— What you are asked to do —
Please write out exactly, without any picture, each line from the first in the listing through the line that includes "Katie Nesbitt PharmD, BCPS".

:: Records shown

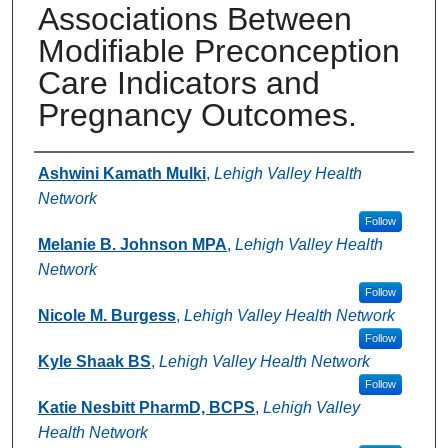
Associations Between
Modifiable Preconception
Care Indicators and
Pregnancy Outcomes.
Authors
Ashwini Kamath Mulki
,
Lehigh Valley Health
Network
Follow
Melanie B. Johnson MPA
,
Lehigh Valley Health
Network
Follow
Nicole M. Burgess
,
Lehigh Valley Health Network
Follow
Kyle Shaak BS
,
Lehigh Valley Health Network
Follow
Katie Nesbitt PharmD, BCPS
,
Lehigh Valley
Health Network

::::

— Solution below —
Associations Between
Modifiable Preconception
Care Indicators and
Pregnancy Outcomes.
Authors
Ashwini Kamath Mulki
,
Lehigh Valley Health
Network
Follow
Melanie B. Johnson MPA
,
Lehigh Valley Health
Network
Follow
Nicole M. Burgess
,
Lehigh Valley Health Network
Follow
Kyle Shaak BS
,
Lehigh Valley Health Network
Follow
Katie Nesbitt PharmD, BCPS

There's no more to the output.